Organic pest management:  Earwigs

Organic pest management: Earwigs

Earwigs, Dermaptera, are perhaps more well-known for their freakiness than for their capacity to be destructive in the garden- but trust me, they are both.  These lovers of water in the desert are common in dry climates where water is present- i.e. irrigated gardens and farms.  In fact, they look like miniature aquatic crawdads.  They are nocturnal so you may not even know you have them until you go out with your headlamp and see them feeding on tender corn silks, the leaves of young fruit trees, or zinnia leaves and petals.  Luckily the tell-tale signs of earwig damage are easy enough to spot in the daytime.

Signs and symptoms: 

Earwigs are omnivores that eat insects in addition to their favorite plant parts.  Though their plant preferences seem widespread, they are luckily pretty predictable and specific feeders once you get skilled at identifying their typical, lacey leaf damage.  I have seen them most commonly feed on corn silks, zinnia leaves and petals, petals of other flowers such as daisy and cosmos, tender leaves of young fruit trees, young hollyhock leaves, celery stems, and boc choi.

Feeding trails look lacy like this:

There may also be a great deal of dark brown frass (poo) where earwigs have been feeding.  If you have any doubts about the damage you are seeing, head outside at night with a headlamp.  You will find them feeding at night in creepy crawling clusters of sometimes dozens of earwigs.

Lifecycle:

Earwigs mate in the fall, and male and female overwinter together in leaf piles or similar environments.  The main damage phase of earwigs in the adult phase.  You will start to see active feeding adults in the heat of midsummer, around June or July, and they will continue until cooler fall weather.  Watch for them and start reducing their population before their a problem though with these simple steps.  

Coping with earwigs organically:

First, decide what amount of damage is acceptable:  For some of the plants that earwigs like to feed on the damage is negligible and I choose to do nothing about it.  For other plants, including corn, young fruit trees, boc choi, and celery, damage is best controlled with preemptive attempts to reduce the population before it gets out of control.  
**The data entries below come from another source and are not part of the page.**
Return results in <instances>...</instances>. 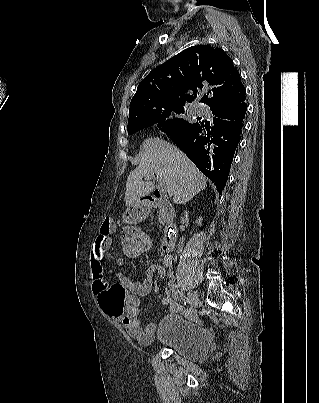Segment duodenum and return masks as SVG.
<instances>
[{
    "label": "duodenum",
    "instance_id": "410a0bca",
    "mask_svg": "<svg viewBox=\"0 0 319 403\" xmlns=\"http://www.w3.org/2000/svg\"><path fill=\"white\" fill-rule=\"evenodd\" d=\"M159 208L164 218V235L161 242L162 249L171 251L175 247L178 228L175 224V211L160 190H156L150 196L144 197L137 206L136 212L139 217L146 216L152 209Z\"/></svg>",
    "mask_w": 319,
    "mask_h": 403
}]
</instances>
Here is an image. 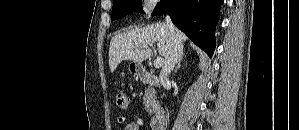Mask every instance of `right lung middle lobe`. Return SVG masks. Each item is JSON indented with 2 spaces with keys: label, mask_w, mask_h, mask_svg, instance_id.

Limit organic debris:  Leaf piles and the like are perfect hiding places for earwigs during the winter and during the daytime.  They love cool, dark, and moist places.  Limiting the amount of this type of undecomposed organic matter in the garden, especially around new seedlings, is one excellent way to prevent earwig damage.

Attracting and trapping:  Because earwigs are omnivores and are attracted to meat as well as plants, we have developed a homemade meat-based trap that traps earwigs in the hundreds.  We start with a cat food can (dog food, tuna, or other canned meat will do just as well) that has most of the contents removed but the residual smell and a small amount of meat on the edges remains.  To that we add water and just a dash of vegetable oil (to beak up the surface tension on the water) and place it near where earwigs are a problem.  Better yet, strike preemptively and place it where they are expected to be a problem, that way you can start to get the population in check before explosion.  Slightly bury the trap so it is near soil level.  Check the trap the following morning, if you have earwigs there will be some (if not hundreds) that have drowned in there.

This trap is really simple and effective, but it will only help quell the damage if put out early and changed often.  You might have to change the trap every day as it fills up with earwigs and becomes less and less attractive to live ones.

Sticky traps:  When we first planted our young orchard, we were dismayed to see earwigs aggressively attacking the young leaves.  Left without treatment, this could easily kill and definitely stunt a young fruit tree.  One effective way to reduce this sort of damage is a sticky trap around the trunk of the tree.  This is easily done using the backside of duct tape wrapped in one round around the small tree trunk.  Earwigs have to climb the trunk to get to the leaves, so climbing onto the trap gets their feet stuck, where they die.

These traps need to be changed every couple weeks or they lose their stickiness and/or fill up with earwigs.  Be absolutely sure to remove the tape a the end of the season, as it will restrict the expansion of the trunk, ultimately becoming embedded in the expanding layers of bark.  This kind of foreign object inclusion can damage the vascular and support structure of the trunk, often fatally.  

Spinosad certified organic pesticide spray:

Spinosad is a short-lived systemic spray that causes a plant feeding insect to die.  Applied at nightfall, the short-lived nature of this spray makes it so that daytime feeding insects and pollinators are unharmed.  This also means it needs to be reapplied nightly when used as a control method. 

I use Spinosad when attempting to control earwigs on corn silks.  Earwigs eat the tender, newly pollinated corn silks, damaging the pollen or pollen tube as it is growing.  The result is under-pollinated corn cobs filled with holes where kernels should be.  Because the time period where a corn plant is "silking" is finite, there are only a handful of days I need to spray.  Watch the small corn ears closely so you can catch the time when they will begin silking.  Sprayed on the corn silk, earwigs will die upon ingestion.  

Spinosad is approved for use in certified organic systems.  As always, read and follow the directions thoroughly.